§ **Action item**: The response should hold each line from the entries below where "Locate" is found.

*** Opening Exercise material ***

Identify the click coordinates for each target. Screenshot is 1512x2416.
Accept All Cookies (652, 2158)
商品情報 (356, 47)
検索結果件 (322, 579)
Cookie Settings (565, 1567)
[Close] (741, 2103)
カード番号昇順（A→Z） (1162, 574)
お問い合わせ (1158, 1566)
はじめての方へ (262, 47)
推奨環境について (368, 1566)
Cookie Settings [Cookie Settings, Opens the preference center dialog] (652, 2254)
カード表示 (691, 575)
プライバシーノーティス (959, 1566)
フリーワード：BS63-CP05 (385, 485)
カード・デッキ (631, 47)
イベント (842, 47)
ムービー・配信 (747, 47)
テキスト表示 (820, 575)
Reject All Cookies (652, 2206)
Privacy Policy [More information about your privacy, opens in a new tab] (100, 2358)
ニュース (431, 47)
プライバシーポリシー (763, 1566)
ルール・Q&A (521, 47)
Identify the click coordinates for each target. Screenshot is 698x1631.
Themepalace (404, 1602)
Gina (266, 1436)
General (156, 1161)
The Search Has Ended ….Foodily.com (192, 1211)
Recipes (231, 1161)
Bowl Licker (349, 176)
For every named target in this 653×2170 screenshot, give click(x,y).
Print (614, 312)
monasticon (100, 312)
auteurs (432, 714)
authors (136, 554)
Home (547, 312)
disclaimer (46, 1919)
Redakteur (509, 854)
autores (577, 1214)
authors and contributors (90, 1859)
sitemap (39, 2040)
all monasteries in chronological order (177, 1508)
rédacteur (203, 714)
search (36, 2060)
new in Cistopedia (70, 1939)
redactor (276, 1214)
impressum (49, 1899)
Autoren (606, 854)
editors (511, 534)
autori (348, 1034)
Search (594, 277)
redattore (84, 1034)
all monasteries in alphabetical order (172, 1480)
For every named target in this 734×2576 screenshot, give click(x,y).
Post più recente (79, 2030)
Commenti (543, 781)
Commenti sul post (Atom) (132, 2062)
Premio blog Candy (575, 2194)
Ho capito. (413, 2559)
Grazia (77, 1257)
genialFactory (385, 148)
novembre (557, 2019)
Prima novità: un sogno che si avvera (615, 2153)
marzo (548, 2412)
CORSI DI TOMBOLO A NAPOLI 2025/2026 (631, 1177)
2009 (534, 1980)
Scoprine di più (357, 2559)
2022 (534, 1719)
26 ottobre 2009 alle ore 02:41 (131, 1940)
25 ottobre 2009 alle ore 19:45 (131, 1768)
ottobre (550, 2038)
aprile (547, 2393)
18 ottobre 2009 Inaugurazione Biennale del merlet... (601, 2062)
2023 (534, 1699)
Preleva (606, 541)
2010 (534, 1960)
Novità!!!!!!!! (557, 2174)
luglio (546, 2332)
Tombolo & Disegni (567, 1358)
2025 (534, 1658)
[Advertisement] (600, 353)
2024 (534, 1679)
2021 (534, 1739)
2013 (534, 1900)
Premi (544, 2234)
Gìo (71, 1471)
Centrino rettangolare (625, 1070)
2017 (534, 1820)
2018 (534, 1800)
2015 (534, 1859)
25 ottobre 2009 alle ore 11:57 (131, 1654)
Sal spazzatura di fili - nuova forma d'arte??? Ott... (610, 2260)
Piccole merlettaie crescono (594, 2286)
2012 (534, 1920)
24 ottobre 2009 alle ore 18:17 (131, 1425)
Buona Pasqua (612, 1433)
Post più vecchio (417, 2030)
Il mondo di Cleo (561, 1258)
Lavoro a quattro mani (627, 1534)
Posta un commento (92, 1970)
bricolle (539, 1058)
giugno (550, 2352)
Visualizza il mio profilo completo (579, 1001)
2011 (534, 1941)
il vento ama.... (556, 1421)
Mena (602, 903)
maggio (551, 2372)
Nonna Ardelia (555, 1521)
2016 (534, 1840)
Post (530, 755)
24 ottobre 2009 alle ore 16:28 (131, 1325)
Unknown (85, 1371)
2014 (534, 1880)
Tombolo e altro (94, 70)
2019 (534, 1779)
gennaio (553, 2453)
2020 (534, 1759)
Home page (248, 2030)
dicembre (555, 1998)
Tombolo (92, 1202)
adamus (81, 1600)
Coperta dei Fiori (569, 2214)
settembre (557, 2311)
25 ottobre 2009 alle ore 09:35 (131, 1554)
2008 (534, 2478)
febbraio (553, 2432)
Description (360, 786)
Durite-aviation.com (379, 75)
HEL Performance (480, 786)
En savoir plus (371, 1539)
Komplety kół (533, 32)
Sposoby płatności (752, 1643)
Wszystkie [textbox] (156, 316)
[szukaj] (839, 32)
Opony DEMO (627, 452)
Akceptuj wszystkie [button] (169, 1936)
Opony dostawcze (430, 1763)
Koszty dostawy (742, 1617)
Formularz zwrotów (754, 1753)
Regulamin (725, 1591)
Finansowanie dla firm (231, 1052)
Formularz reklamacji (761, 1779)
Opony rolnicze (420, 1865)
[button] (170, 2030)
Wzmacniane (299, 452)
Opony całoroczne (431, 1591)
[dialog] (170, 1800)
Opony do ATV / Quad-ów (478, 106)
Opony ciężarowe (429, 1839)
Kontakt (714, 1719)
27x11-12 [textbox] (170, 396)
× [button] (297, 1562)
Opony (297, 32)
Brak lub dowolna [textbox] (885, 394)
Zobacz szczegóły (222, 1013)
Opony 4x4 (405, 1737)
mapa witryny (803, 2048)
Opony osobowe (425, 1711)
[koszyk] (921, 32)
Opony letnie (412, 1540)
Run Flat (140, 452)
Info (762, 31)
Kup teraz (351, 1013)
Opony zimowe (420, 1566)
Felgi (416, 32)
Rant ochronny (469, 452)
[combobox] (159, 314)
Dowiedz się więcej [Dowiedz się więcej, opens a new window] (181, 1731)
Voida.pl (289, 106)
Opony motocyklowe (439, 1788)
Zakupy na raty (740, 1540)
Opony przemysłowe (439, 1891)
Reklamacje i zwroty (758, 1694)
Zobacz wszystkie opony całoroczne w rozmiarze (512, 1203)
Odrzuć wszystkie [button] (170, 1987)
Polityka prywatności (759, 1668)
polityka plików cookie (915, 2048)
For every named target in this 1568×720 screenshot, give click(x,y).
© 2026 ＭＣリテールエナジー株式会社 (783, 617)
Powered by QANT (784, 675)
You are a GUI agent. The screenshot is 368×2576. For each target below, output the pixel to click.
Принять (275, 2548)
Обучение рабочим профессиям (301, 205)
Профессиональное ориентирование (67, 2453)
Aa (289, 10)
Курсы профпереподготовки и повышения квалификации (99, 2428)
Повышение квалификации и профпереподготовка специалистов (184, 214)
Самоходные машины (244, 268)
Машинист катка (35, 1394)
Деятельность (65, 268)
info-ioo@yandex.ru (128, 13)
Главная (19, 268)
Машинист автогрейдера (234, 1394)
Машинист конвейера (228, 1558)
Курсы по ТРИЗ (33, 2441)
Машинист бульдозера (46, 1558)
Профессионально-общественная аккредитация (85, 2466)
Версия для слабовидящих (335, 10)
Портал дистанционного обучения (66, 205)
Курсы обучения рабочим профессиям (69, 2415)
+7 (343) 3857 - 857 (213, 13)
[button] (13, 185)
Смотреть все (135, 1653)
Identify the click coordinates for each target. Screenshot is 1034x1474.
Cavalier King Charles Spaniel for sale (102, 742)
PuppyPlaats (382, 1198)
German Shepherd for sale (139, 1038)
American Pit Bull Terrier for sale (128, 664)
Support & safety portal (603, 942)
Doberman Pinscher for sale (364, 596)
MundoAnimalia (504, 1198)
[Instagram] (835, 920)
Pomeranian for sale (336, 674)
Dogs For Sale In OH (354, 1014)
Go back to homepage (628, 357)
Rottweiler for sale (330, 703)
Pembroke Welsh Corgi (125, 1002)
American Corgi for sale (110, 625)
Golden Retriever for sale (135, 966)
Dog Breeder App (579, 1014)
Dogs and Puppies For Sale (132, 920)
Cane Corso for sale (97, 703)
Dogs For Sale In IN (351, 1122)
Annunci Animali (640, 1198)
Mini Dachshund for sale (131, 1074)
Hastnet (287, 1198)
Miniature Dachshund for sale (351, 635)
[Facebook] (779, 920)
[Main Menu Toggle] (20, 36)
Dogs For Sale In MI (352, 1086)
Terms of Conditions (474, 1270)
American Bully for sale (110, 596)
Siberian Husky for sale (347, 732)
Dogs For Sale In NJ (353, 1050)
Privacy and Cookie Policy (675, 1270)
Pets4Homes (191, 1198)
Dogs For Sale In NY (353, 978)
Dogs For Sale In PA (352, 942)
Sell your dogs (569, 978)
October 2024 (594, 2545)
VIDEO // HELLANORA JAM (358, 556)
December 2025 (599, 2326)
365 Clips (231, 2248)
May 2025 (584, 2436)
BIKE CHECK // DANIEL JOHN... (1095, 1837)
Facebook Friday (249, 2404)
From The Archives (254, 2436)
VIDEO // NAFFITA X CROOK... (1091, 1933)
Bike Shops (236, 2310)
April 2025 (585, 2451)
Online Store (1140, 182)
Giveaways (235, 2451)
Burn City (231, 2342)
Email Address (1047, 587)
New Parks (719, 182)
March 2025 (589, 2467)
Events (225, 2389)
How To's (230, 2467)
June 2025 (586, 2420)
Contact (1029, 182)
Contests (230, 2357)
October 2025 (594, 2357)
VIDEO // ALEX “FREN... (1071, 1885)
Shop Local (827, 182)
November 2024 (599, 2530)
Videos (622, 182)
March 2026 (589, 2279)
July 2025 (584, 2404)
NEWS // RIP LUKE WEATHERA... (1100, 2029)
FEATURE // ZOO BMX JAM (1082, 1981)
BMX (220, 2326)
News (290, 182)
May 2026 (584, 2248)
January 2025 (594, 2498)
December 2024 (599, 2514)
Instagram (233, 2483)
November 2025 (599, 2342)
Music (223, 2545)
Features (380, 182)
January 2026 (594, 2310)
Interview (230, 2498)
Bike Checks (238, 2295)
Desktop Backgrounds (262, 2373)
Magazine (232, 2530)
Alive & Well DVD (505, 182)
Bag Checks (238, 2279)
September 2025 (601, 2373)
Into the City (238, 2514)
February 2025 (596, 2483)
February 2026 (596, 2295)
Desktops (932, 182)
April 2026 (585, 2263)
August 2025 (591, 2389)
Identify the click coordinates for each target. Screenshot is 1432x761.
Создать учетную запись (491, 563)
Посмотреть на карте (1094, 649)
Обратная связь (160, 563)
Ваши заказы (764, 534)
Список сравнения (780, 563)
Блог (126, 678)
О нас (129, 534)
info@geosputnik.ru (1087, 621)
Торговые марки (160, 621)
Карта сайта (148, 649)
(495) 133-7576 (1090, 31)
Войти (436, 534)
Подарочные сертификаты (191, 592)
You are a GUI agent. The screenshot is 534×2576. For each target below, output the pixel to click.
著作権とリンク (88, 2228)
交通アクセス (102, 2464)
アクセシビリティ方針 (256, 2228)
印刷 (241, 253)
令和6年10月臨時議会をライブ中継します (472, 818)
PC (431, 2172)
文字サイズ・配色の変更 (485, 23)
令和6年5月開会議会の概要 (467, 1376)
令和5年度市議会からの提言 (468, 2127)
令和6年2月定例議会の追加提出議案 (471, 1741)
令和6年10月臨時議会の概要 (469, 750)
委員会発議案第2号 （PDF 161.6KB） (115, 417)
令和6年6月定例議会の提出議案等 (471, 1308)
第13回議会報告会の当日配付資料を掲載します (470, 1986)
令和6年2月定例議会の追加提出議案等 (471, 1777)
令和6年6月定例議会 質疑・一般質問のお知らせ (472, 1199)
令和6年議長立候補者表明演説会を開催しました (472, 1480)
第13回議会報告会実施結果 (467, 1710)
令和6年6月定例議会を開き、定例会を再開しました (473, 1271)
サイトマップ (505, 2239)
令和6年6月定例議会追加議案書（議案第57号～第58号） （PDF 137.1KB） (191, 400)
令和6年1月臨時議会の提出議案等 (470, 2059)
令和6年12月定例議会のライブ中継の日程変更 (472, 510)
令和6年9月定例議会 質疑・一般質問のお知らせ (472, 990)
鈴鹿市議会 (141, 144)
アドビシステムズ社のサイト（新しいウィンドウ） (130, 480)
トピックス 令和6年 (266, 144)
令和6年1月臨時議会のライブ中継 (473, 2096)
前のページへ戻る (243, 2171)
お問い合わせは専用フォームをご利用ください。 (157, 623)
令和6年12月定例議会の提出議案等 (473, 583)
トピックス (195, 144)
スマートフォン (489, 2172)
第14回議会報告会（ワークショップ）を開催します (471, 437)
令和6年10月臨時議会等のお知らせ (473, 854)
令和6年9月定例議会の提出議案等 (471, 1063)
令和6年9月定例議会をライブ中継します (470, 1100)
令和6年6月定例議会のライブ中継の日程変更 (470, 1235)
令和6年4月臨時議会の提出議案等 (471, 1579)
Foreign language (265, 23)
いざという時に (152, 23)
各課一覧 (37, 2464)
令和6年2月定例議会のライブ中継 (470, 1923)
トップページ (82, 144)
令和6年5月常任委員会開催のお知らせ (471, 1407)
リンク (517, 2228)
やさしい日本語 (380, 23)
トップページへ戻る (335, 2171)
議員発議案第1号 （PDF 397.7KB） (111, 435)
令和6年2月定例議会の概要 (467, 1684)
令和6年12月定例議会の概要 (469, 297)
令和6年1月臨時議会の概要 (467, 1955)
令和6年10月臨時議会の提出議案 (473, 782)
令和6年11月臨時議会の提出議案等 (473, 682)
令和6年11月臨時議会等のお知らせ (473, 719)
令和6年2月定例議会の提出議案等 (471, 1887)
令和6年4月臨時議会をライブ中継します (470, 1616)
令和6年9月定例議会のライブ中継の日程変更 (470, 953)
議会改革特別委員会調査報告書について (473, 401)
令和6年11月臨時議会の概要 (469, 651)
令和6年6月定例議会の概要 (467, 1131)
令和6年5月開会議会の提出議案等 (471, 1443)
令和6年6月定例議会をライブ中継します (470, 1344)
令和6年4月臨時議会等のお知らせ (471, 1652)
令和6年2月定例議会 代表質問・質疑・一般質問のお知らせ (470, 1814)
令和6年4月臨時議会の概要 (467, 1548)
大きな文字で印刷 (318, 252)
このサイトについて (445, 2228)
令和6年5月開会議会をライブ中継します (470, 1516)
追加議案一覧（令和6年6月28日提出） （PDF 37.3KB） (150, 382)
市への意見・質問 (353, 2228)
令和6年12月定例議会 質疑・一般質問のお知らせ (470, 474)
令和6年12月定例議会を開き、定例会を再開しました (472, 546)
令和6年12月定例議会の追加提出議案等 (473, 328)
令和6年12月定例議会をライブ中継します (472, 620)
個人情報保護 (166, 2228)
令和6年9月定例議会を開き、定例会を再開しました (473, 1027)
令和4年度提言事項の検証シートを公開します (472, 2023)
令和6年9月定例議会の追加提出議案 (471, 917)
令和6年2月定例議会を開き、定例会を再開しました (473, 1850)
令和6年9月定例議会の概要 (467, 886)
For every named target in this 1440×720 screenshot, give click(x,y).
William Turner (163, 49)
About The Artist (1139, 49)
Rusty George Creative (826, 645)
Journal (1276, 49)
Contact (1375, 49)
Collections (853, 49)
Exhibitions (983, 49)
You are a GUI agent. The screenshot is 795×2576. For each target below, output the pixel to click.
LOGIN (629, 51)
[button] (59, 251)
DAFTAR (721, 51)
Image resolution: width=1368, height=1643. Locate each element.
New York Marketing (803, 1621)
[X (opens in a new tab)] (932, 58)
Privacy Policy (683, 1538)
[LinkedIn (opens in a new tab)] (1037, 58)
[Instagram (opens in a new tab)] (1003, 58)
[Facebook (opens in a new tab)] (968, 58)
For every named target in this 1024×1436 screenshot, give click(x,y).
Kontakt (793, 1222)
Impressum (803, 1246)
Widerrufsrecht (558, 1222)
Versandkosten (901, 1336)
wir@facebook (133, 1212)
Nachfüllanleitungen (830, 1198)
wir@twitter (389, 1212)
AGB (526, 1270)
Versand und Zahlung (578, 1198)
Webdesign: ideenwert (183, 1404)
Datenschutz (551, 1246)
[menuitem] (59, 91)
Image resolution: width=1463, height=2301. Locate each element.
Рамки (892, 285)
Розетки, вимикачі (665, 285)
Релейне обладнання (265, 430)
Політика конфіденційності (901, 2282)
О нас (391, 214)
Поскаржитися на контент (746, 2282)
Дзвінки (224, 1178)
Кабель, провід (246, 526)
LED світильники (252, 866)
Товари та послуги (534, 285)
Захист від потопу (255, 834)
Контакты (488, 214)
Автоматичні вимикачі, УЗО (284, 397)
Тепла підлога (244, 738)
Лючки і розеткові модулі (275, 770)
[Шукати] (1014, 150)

*** Closing Exercise material ***

§ **Response to this exercise**:
Image resolution: width=1368, height=1643. Locate each element.
Image resolution: width=1463, height=2301. Locate each element.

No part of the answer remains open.